Sending big files in Twisted

Sending big files in Twisted - python

I have a really simple code that allows me to send an image from client to server. And it works.
As simple as this:
On the client side...
def sendFile(self):
image = open(picname)
data = image.read()
self.transport.write(data)
On the server side...
def dataReceived(self, data):
print 'Received'
f = open("image.png",'wb')
f.write(data)
f.close()
Problem with this is that only works if the image is up to 4.somethingkB, as it stops working when the image is bigger (at least doesn't work when gets to 6kB). Then, is when I see that the "Received" is being printed more than one time. Which makes me think that data is being separated in smaller chunks. However, even if those chunks of data get to the server (as I'm seeing the repeated print called from the dataReceived) the image is corrupted and can't be opened.
I don't know that much about protocols, but I supposed that TCP should be reliable, so the fact that the packets got there in a different order or so, shouldn't...happen? So I was thinking that maybe Twisted is doing something there that I ignore and maybe I should use another Protocol.
So here is my question. Is there something that I could do now to make it work or I should definitely change to another Protocol? If so...any idea? My goal would be sending a bigger image, maybe the order of hundreds of kB.

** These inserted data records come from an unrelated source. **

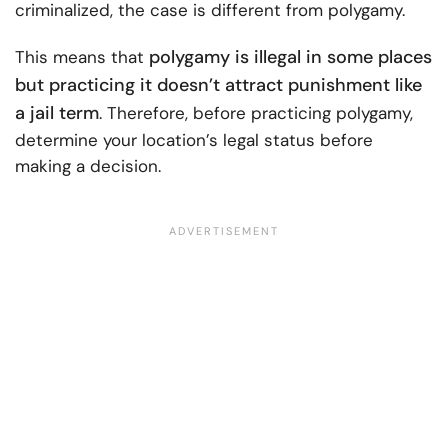
criminalized, the case is different from polygamy.
polygamy is illegal in some places
This means that
but practicing it doesn’t attract punishment like
a jail term
. Therefore, before practicing polygamy,
determine your location’s legal status before
making a decision.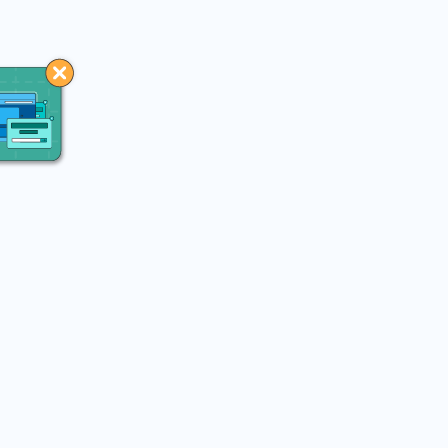
You may like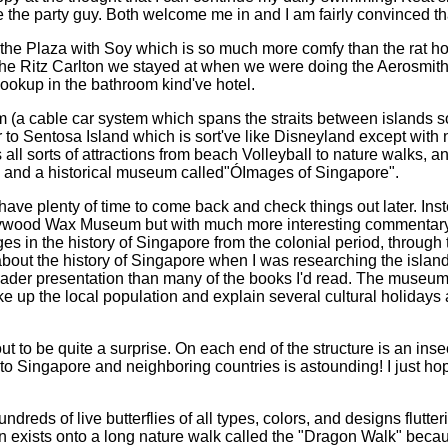
the party guy. Both welcome me in and I am fairly convinced that
 the Plaza with Soy which is so much more comfy than the rat ho
f the Ritz Carlton we stayed at when we were doing the Aerosmit
ookup in the bathroom kind've hotel.
ram (a cable car system which spans the straits between islands
 to Sentosa Island which is sort've like Disneyland except with 
 all sorts of attractions from beach Volleyball to nature walks, a
 and a historical museum called"ÓImages of Singapore".
l have plenty of time to come back and check things out later. Ins
Hollywood Wax Museum but with much more interesting commentar
es in the history of Singapore from the colonial period, through
t about the history of Singapore when I was researching the islan
 broader presentation than many of the books I'd read. The museu
ake up the local population and explain several cultural holidays
out to be quite a surprise. On each end of the structure is an i
e to Singapore and neighboring countries is astounding! I just ho
dreds of live butterflies of all types, colors, and designs flutt
rden exists onto a long nature walk called the "Dragon Walk" bec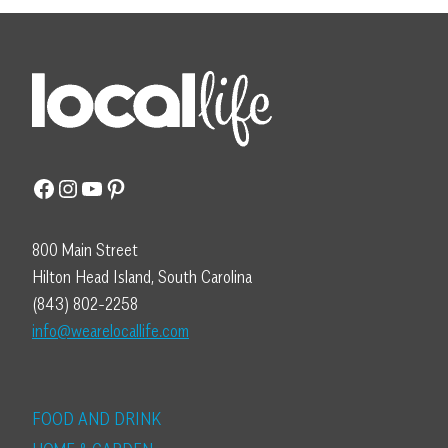
Facebook
Instagram
YouTube
Pinterest
800 Main Street
Hilton Head Island, South Carolina
(843) 802-2258
info@wearelocallife.com
FOOD AND DRINK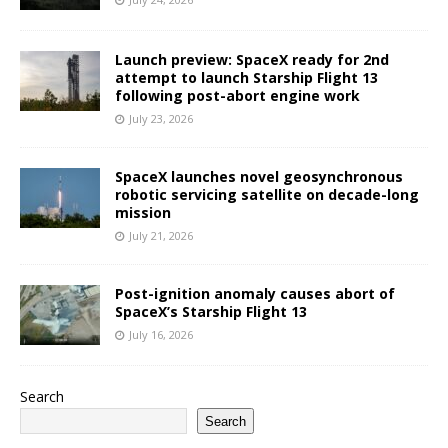
Launch preview: SpaceX ready for 2nd
attempt to launch Starship Flight 13
following post-abort engine work
July 23, 2026
SpaceX launches novel geosynchronous
robotic servicing satellite on decade-long
mission
July 21, 2026
Post-ignition anomaly causes abort of
SpaceX’s Starship Flight 13
July 16, 2026
Search
Search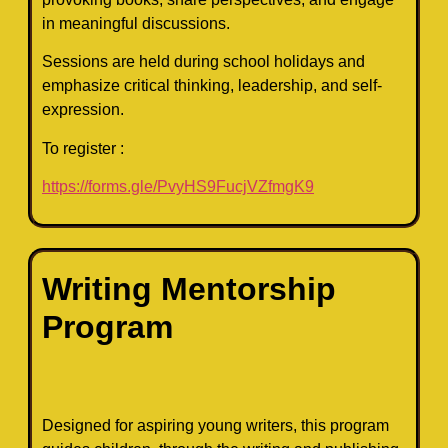
in meaningful discussions.
Sessions are held during school holidays and
emphasize critical thinking, leadership, and self-
expression.
To register :
https://forms.gle/PvyHS9FucjVZfmgK9
Writing Mentorship
Program
Designed for aspiring young writers, this program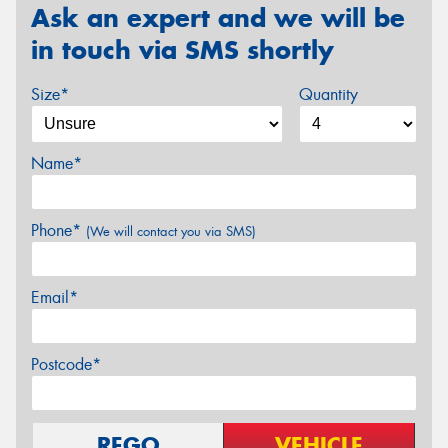
Ask an expert and we will be
in touch via SMS shortly
Size*
Quantity
Name*
Phone*
(We will contact you via SMS)
Email*
Postcode*
REGO
VEHICLE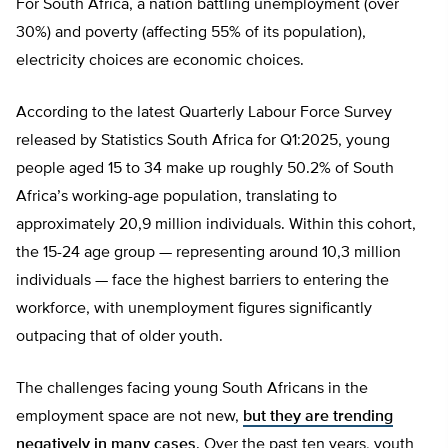
For South Africa, a nation battling unemployment (over
30%) and poverty (affecting 55% of its population),
electricity choices are economic choices.
According to the latest Quarterly Labour Force Survey
released by Statistics South Africa for Q1:2025, young
people aged 15 to 34 make up roughly 50.2% of South
Africa’s working-age population, translating to
approximately 20,9 million individuals. Within this cohort,
the 15-24 age group — representing around 10,3 million
individuals — face the highest barriers to entering the
workforce, with unemployment figures significantly
outpacing that of older youth.
The challenges facing young South Africans in the
employment space are not new,
but they are trending
negatively in many cases
. Over the past ten years, youth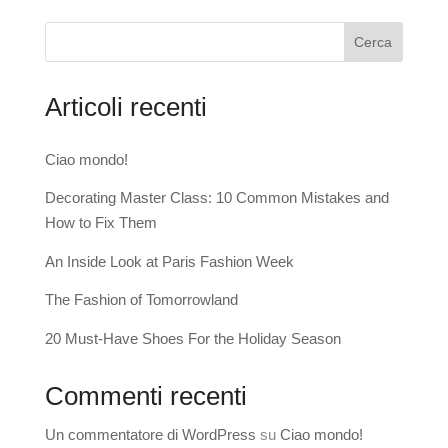
Cerca
Articoli recenti
Ciao mondo!
Decorating Master Class: 10 Common Mistakes and
How to Fix Them
An Inside Look at Paris Fashion Week
The Fashion of Tomorrowland
20 Must-Have Shoes For the Holiday Season
Commenti recenti
Un commentatore di WordPress
su
Ciao mondo!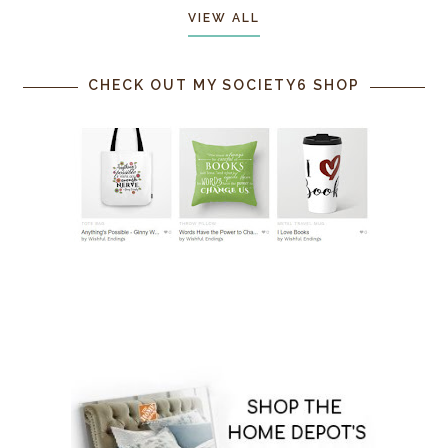
VIEW ALL
CHECK OUT MY SOCIETY6 SHOP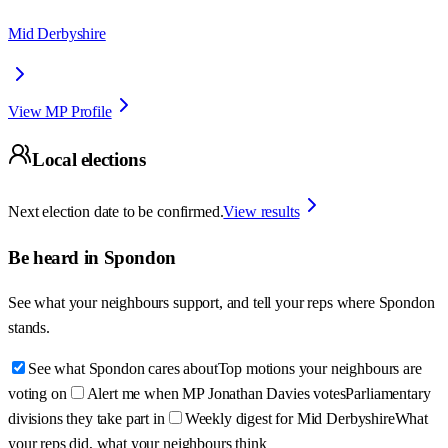
Mid Derbyshire
View MP Profile
Local elections
Next election date to be confirmed.
View results
Be heard in
Spondon
See what your neighbours support, and tell your reps where
Spondon
stands.
See what Spondon cares about
Top motions your neighbours are
voting on
Alert me when MP Jonathan Davies votes
Parliamentary
divisions they take part in
Weekly digest for Mid Derbyshire
What
your reps did, what your neighbours think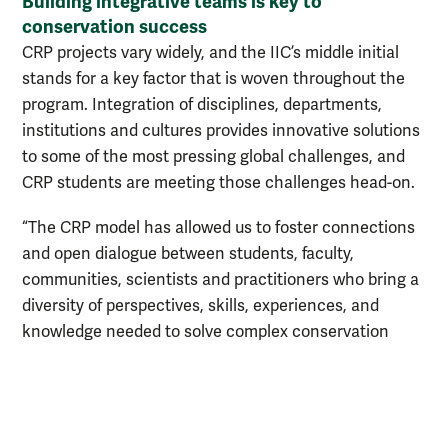
Building integrative teams is key to
conservation success
CRP projects vary widely, and the IIC’s middle initial
stands for a key factor that is woven throughout the
program. Integration of disciplines, departments,
institutions and cultures provides innovative solutions
to some of the most pressing global challenges, and
CRP students are meeting those challenges head-on.
“The CRP model has allowed us to foster connections
and open dialogue between students, faculty,
communities, scientists and practitioners who bring a
diversity of perspectives, skills, experiences, and
knowledge needed to solve complex conservation
challenges,” said Garroutte. “It has been incredible to
watch W&M students lead and learn from these
interdisciplinary discussions and apply these unique
perspectives to develop new, innovative conservation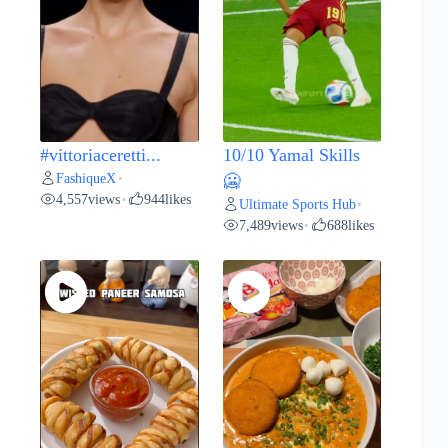
#vittoriaceretti...
10/10 Yamal Skills
FashiqueX
•
🥶
4,557
views
944
likes
•
Ultimate Sports Hub
•
7,489
views
688
likes
•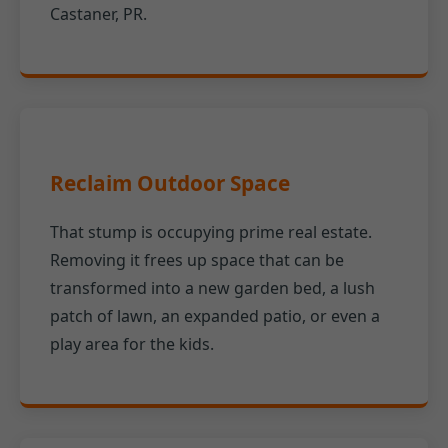
Castaner, PR.
Reclaim Outdoor Space
That stump is occupying prime real estate.
Removing it frees up space that can be
transformed into a new garden bed, a lush
patch of lawn, an expanded patio, or even a
play area for the kids.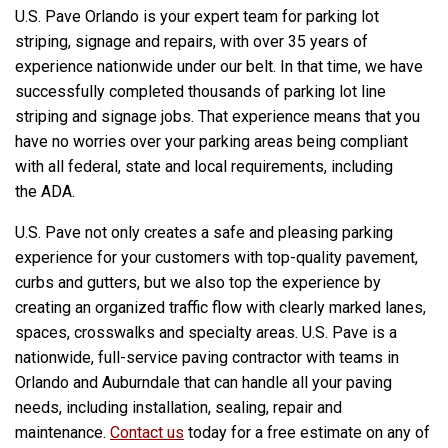
U.S. Pave Orlando is your expert team for parking lot
striping, signage and repairs, with over 35 years of
experience nationwide under our belt. In that time, we have
successfully completed thousands of parking lot line
striping and signage jobs. That experience means that you
have no worries over your parking areas being compliant
with all federal, state and local requirements, including
the ADA.
U.S. Pave not only creates a safe and pleasing parking
experience for your customers with top-quality pavement,
curbs and gutters, but we also top the experience by
creating an organized traffic flow with clearly marked lanes,
spaces, crosswalks and specialty areas. U.S. Pave is a
nationwide, full-service paving contractor with teams in
Orlando and Auburndale that can handle all your paving
needs, including installation, sealing, repair and
maintenance.
Contact us
today for a free estimate on any of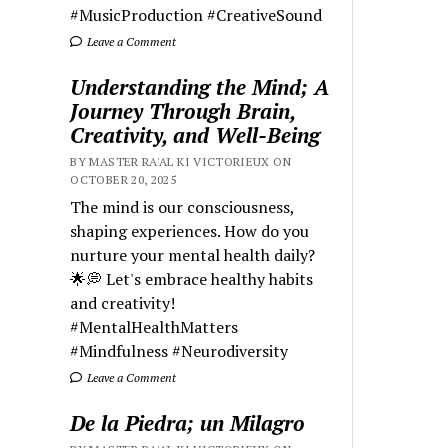
#MusicProduction #CreativeSound
Leave a Comment
Understanding the Mind; A
Journey Through Brain,
Creativity, and Well-Being
BY MASTER RA'AL KI VICTORIEUX ON
OCTOBER 20, 2025
The mind is our consciousness,
shaping experiences. How do you
nurture your mental health daily?
🌟💭 Let's embrace healthy habits
and creativity!
#MentalHealthMatters
#Mindfulness #Neurodiversity
Leave a Comment
De la Piedra; un Milagro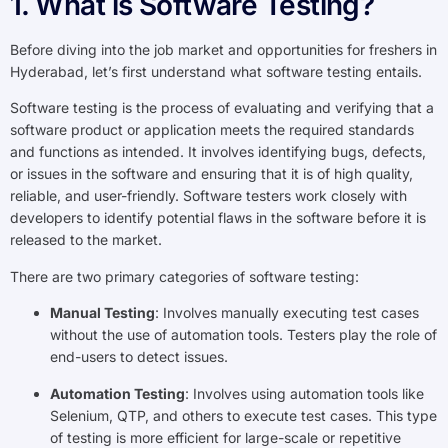
1. What is Software Testing?
Before diving into the job market and opportunities for freshers in
Hyderabad, let’s first understand what software testing entails.
Software testing is the process of evaluating and verifying that a
software product or application meets the required standards
and functions as intended. It involves identifying bugs, defects,
or issues in the software and ensuring that it is of high quality,
reliable, and user-friendly. Software testers work closely with
developers to identify potential flaws in the software before it is
released to the market.
There are two primary categories of software testing:
Manual Testing
: Involves manually executing test cases
without the use of automation tools. Testers play the role of
end-users to detect issues.
Automation Testing
: Involves using automation tools like
Selenium, QTP, and others to execute test cases. This type
of testing is more efficient for large-scale or repetitive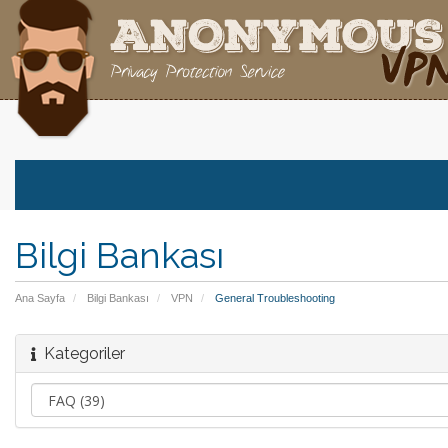
Bilgi Bankası
Ana Sayfa
Bilgi Bankası
VPN
General Troubleshooting
Kategoriler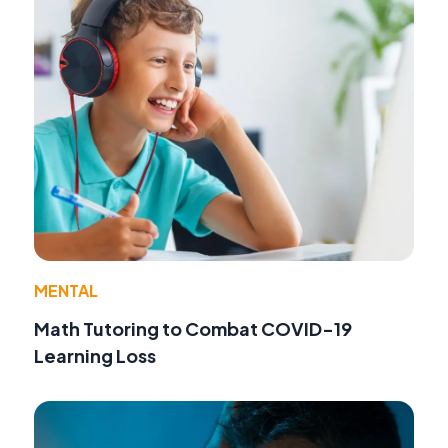
MENTAL
Math Tutoring to Combat COVID-19
Learning Loss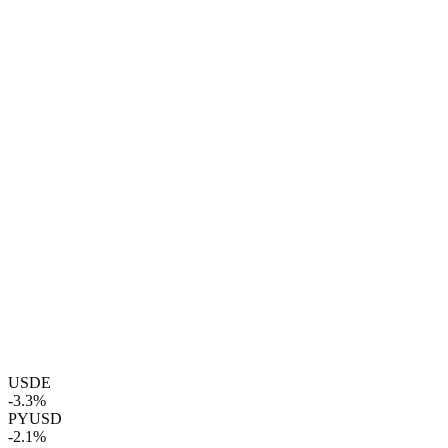
USDE
-3.3%
PYUSD
-2.1%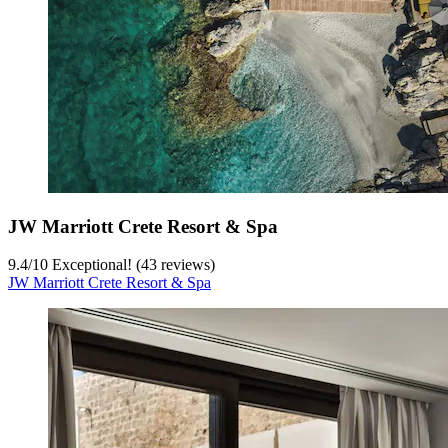
JW Marriott Crete Resort & Spa
9.4
/
10
Exceptional! (43 reviews)
JW Marriott Crete Resort & Spa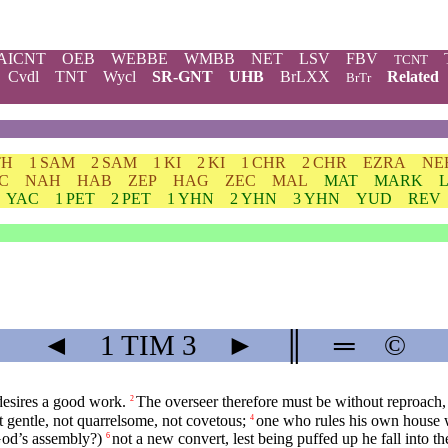
AICNT
OEB
WEBBE
WMBB
NET
LSV
FBV
TCNT
Cvdl
TNT
Wycl
SR-GNT
UHB
BrLXX
Related
BrTr
TH
1 SAM
2 SAM
1 KI
2 KI
1 CHR
2 CHR
EZRA
NE
C
NAH
HAB
ZEP
HAG
ZEC
MAL
MAT
MARK
YAC
1 PET
2 PET
1 YHN
2 YHN
3 YHN
YUD
REV
◄
1 TIM
3
►
║
═
©
esires a good work.
The overseer therefore must be without reproach, 
2
t gentle, not quarrelsome, not covetous;
one who rules his own house we
4
God’s assembly?)
not a new convert, lest being puffed up he fall into 
6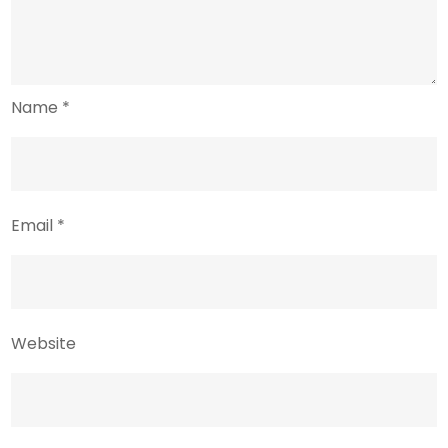
Name
*
Email
*
Website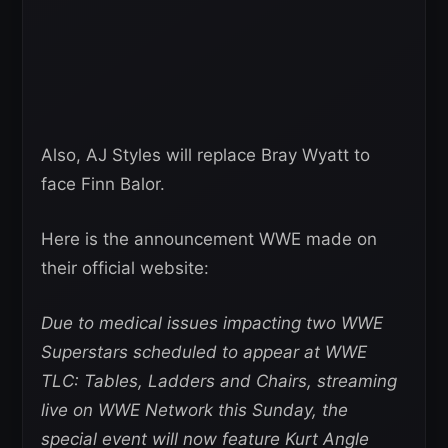
Also, AJ Styles will replace Bray Wyatt to
face Finn Balor.
Here is the announcement WWE made on
their official website:
Due to medical issues impacting two WWE
Superstars scheduled to appear at WWE
TLC: Tables, Ladders and Chairs, streaming
live on WWE Network this Sunday, the
special event will now feature Kurt Angle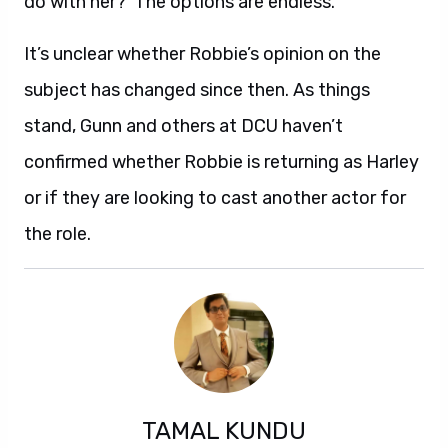
do with her?’ The options are endless.”
It’s unclear whether Robbie’s opinion on the
subject has changed since then. As things
stand, Gunn and others at DCU haven’t
confirmed whether Robbie is returning as Harley
or if they are looking to cast another actor for
the role.
TAMAL KUNDU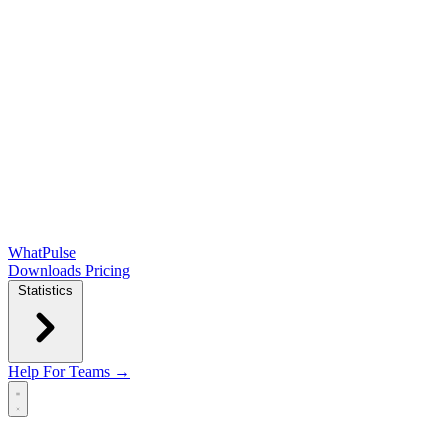
WhatPulse
Downloads
Pricing
Statistics
Help
For Teams →
Open main menu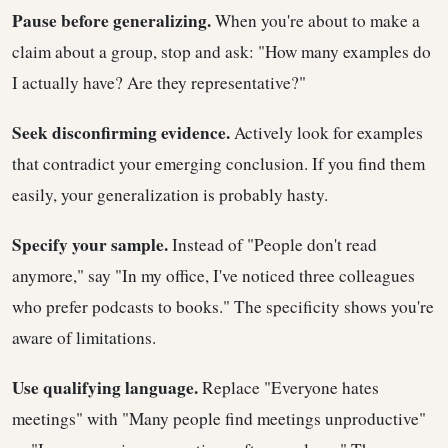
Pause before generalizing.
When you're about to make a
claim about a group, stop and ask: "How many examples do
I actually have? Are they representative?"
Seek disconfirming evidence.
Actively look for examples
that contradict your emerging conclusion. If you find them
easily, your generalization is probably hasty.
Specify your sample.
Instead of "People don't read
anymore," say "In my office, I've noticed three colleagues
who prefer podcasts to books." The specificity shows you're
aware of limitations.
Use qualifying language.
Replace "Everyone hates
meetings" with "Many people find meetings unproductive"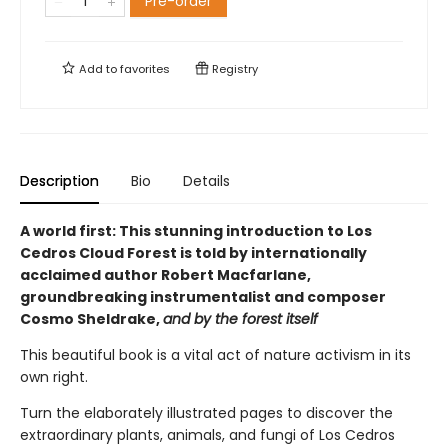
Pre-order
Add to
favorites
Registry
Description
Bio
Details
A world first: This stunning introduction to Los
Cedros Cloud Forest is told by internationally
acclaimed author Robert Macfarlane,
groundbreaking instrumentalist and composer
Cosmo Sheldrake,
and by the forest itself
This beautiful book is a vital act of nature activism in its
own right.
Turn the elaborately illustrated pages to discover the
extraordinary plants, animals, and fungi of Los Cedros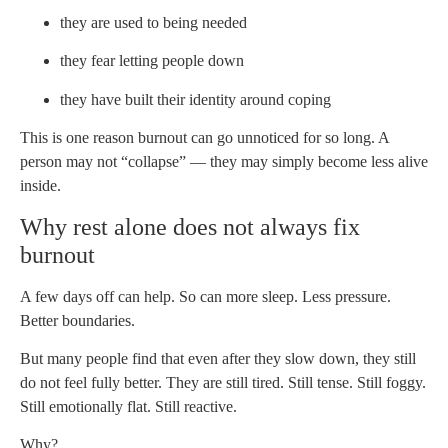
they are used to being needed
they fear letting people down
they have built their identity around coping
This is one reason burnout can go unnoticed for so long. A
person may not “collapse” — they may simply become less alive
inside.
Why rest alone does not always fix
burnout
A few days off can help. So can more sleep. Less pressure.
Better boundaries.
But many people find that even after they slow down, they still
do not feel fully better. They are still tired. Still tense. Still foggy.
Still emotionally flat. Still reactive.
Why?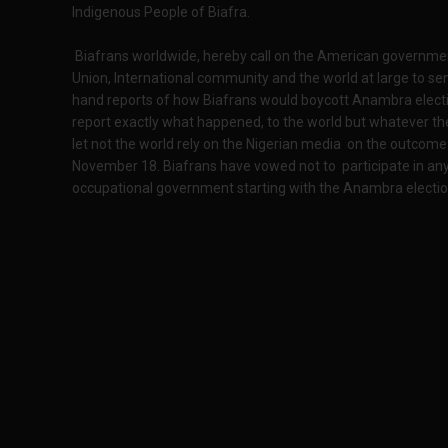
Indigenous People of Biafra.
Biafrans worldwide, hereby call on the American governmen
Union, International community and the world at large to sen
hand reports of how Biafrans would boycott Anambra elect
report exactly what happened, to the world but whatever the
let not the world rely on the Nigerian media on the outco
November 18. Biafrans have vowed not to participate in any
occupational government starting with the Anambra election 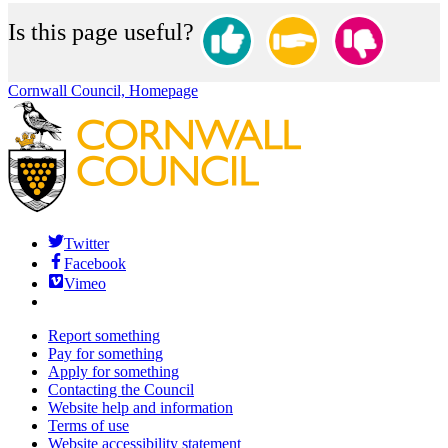
Is this page useful?
Cornwall Council, Homepage
Twitter
Facebook
Vimeo
Report something
Pay for something
Apply for something
Contacting the Council
Website help and information
Terms of use
Website accessibility statement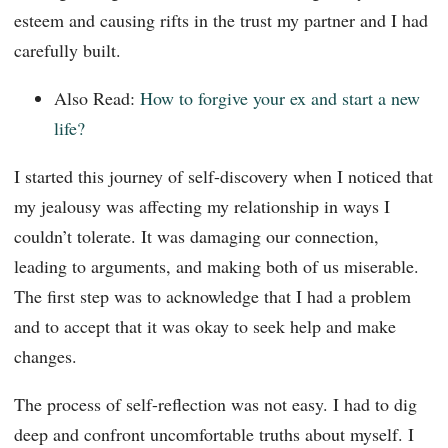
esteem and causing rifts in the trust my partner and I had
carefully built.
Also Read:
How to forgive your ex and start a new
life?
I started this journey of self-discovery when I noticed that
my jealousy was affecting my relationship in ways I
couldn’t tolerate. It was damaging our connection,
leading to arguments, and making both of us miserable.
The first step was to acknowledge that I had a problem
and to accept that it was okay to seek help and make
changes.
The process of self-reflection was not easy. I had to dig
deep and confront uncomfortable truths about myself. I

This is a variant of an entry in the Twisted FAQ:
Why is protocol.dataReceived called with only part of the data I called transport.write with?
TCP is a stream-based protocol. It is delivering a stream of bytes, which may be broken up into an arbitrary number of fragments. If you write one big blob of bytes, it may be broken up into an arbitrary number of smaller chunks, depending on the characteristics of your physical network connection. When you say that TCP should be "reliable", and that the chunks should arrive in order, you are roughly correct: however, what arrives in order is the bytes, not the chunks.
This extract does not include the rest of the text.